I Am Always Out Of Control

I am severely bulimic. I binge till I am sick and purge till I am empty. I plan my excesses and my purges. I plan my cleanups. I can do this 8 times a day. 6am and I am still at it.

I am living alone and this lifestyle is funded on the back of my mother who has no idea. Nobody has any idea, in fact.

I feel guilty, ashamed, disgusted ... and I realise that I have no friends, no hobbies, no skills, no dreams, no pleasures ...

... I don't even work any more... all because I am stuck in a deep cycle of eating and getting it out.

Somewhere inside me I feel that I don't deserve to be fed. I am useless and undeserving and greedy. I try to fight against these hurtful thoughts: I try to offer help to people all the time. I try to improve myself all the time. I try to refuse food or only eat the cheapest things about to expire.

I both treat myself too much and treat myself completely utterly terribly.

I am very ashamed of myself all the time. Why am I so out of control? After every purge I resolve to change it all this time. I fail again. My self-loathing gets deeper ...

Outside of my flat nobody sees this. Nobody knows how depressed and ashamed I am of myself. I cannot even cry because I am numb and resigned to this failure of a person I am.

I am still alive and kicking, functioning, smart, just overall another college student. But after class, like a trance I go to the supermarket and start this all over again ...

I don't want to be like this. But I cannot stop. I need someone or something to help me stop being numb and stop feeling ashamed.
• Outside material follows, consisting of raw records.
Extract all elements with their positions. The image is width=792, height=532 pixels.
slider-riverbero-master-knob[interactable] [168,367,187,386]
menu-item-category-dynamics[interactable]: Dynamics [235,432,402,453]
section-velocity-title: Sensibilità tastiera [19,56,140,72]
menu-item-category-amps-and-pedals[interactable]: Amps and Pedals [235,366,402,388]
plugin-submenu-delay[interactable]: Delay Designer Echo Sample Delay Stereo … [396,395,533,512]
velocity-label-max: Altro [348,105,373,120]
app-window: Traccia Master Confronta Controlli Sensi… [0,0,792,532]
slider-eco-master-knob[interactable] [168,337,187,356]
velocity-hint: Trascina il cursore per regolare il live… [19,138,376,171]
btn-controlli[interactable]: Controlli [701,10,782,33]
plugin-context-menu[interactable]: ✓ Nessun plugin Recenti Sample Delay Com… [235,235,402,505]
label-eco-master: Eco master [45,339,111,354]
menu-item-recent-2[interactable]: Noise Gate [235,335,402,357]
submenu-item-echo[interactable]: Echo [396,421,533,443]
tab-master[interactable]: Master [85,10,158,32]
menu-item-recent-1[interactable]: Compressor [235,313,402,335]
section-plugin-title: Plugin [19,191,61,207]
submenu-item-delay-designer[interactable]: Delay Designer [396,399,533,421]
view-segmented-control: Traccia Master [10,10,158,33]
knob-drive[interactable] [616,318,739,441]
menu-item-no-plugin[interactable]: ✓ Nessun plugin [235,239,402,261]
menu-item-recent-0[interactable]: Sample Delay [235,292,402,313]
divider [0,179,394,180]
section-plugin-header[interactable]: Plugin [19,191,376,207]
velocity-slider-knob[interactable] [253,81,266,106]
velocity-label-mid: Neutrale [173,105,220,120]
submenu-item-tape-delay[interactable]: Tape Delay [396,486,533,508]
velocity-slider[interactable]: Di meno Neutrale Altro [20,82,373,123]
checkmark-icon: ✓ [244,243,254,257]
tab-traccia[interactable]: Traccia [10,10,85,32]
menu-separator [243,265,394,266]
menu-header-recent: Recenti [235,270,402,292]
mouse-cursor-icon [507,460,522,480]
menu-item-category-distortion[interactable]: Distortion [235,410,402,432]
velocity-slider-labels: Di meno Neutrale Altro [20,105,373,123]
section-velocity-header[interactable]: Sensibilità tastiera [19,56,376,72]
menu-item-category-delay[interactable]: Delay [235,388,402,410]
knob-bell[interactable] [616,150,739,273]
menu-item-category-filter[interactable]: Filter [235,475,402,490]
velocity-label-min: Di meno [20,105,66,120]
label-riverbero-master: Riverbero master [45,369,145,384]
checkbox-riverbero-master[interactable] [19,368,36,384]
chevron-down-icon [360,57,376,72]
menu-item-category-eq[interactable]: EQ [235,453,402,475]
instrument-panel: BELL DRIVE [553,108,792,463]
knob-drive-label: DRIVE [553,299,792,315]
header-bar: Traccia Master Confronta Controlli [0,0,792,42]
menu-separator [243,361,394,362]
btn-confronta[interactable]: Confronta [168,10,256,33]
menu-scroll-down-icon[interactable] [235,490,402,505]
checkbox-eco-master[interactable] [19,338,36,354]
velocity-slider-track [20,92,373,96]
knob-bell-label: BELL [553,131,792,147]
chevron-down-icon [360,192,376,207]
I am so alone ... and when people get together they want to eat. I don't want to be near food because I am a waste of resources. I am afraid of get-togethers ...

Please help me change. This time it will be different - but I will fall again...
An Ep User An EP User
1 Response Jan 8, 2013

Yeah....why people always want to eat together is beyond me. If you are a vegetarian or on a diet or just don't want to cram your face full of garbage at work, people act not only appalled, but concerned that they must include you somehow. Just don't! I'm not mad. I don't feel left out. I don't want to participate and I don't have to. Get over it.

If you really do want to change, you need to end the cycle of self inflicted guilt that plans your day and keeps you on track. You built it up when you needed the mental strength to get the way you are now. It's easy to get locked into it.